Another benefit of looking around is seeing how different industries approach their marketing plans and strategies. Other professions attain their goals differently, but their strategies or tactics might be the perfect fit for you.

So take a break from your business and look around. You’ll be surprised at what you’ll find – and how it can help you grow.

(In other news the NFL schedule came out today! Better than Christmas is the unveiling of this schedule – the Ravens have more than a few Monday Night Football appearances this year!)

Making Flippy Floppy

April 12, 2010. Posted by johnf

As the weather warms up, I’m seeing more sign flippers at busy intersections. What are they? Young kids hired to take signs and flip them into the air, dance, wave, and attract attention.

I admire the originality, but here’s the rub: the signs are moving so fast, and so erratic, that you don’t know what they’re saying! They could be advertising this week’s special on olive loaf at the deli. (Mmmmm, olive loaf.)

A quick look online turns up hundreds of YouTube videos showing a crop of acrobatic and athletic sign flippers. Sure they look cool, but try watching them as you’re going 30 miles an hour through an intersection. Blink and you miss it.

So does it work? I can’t see how they have much of an impact. A person driving past a flipper says, “Hmmm, let me back up and check.” That’s maybe one in every 25. About 15 in every 25 think, “That was cool,” and then go back to listening to music, cutting someone off, or talking on their cell phone. The other 10 are texting while they drive and coming close to crashing into a loaded fuel truck.

But still, some of those guys have major moves.

Marketing, It Actually IS Rocket Science

April 5, 2010. Posted by johnf

Have you ever watched the series From the Earth to the Moon? It documents the quest to put a man on the moon and the one billion obstacles that stood in the way. The folks at NASA were big believers in system redundancy: there was a system, a backup system, another backup system and another system.
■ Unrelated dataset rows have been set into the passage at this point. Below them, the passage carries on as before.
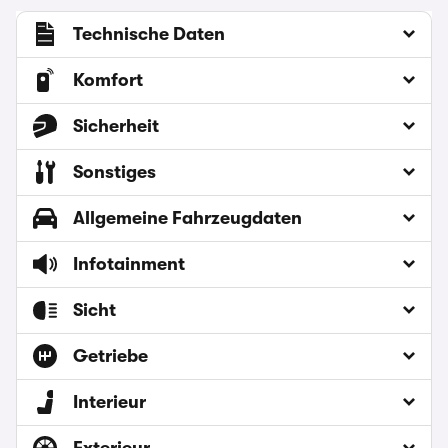
Technische Daten
Komfort
Sicherheit
Sonstiges
Allgemeine Fahrzeugdaten
Infotainment
Sicht
Getriebe
Interieur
While you may not be launching any rockets, you should always have a backup plan for your marketing plan – especially if you’ve planned out the entire year. We’re often so happy to complete a marketing plan that we consider the case closed.

But have you ever considered what would happen if a major part of your plan became obsolete? Or if the goals you set in January suddenly became unobtainable in June? What if the CEO left and was replaced by someone who didn’t agree with your vision?

Scrambling to fill these voids is never fun – and the pressure produce ideas that are good, but not good enough. Fitting that round peg into the square hole is never a good idea – pound away all you want, it’s still going to look ugly.

Take a page from NASA’s nerdy notebook and create a few backup systems for your marketing plan. (And if your marketing plan is as complicated as a space launch, scrap the entire thing and start over. It’s never going to work)

Each piece of your plan should contain line items that represent your plan should the occasion arise where you have to “Break Glass in Case of Emergency”. The ideas you develop should contain enough detail and foresight so you, or someone on your team, can change directions quickly and accurately.

Finally, don’t forget that a change in strategy calls for a change in tactics and if the message changes, consider changing the medium!

When you plan ahead, you won’t ever have to send out a message that says, “Houston we have a problem.”

Five Guys Eats the Competition

April 2, 2010. Posted by johnf


Five Guys has invaded our neighborhood with two locations – and I have waved the white flag. Why? Because they make a superior product, deliver it with excellent customer service and they do it quickly.

If you haven’t eaten at a  Five Guys, it’s a burger place that makes fresh burgers and fries that are more expensive than McD’s or Burger King, but they’re worth it.

The first time you eat there, you’re blown away by the fact that fast food can be good, but then again, we’ve been trained by the big boys to accept the norm they created.

So you spend an extra few bucks, but you walk away content and not feeling the guilt because the product is fresh. And isn’t that worth it?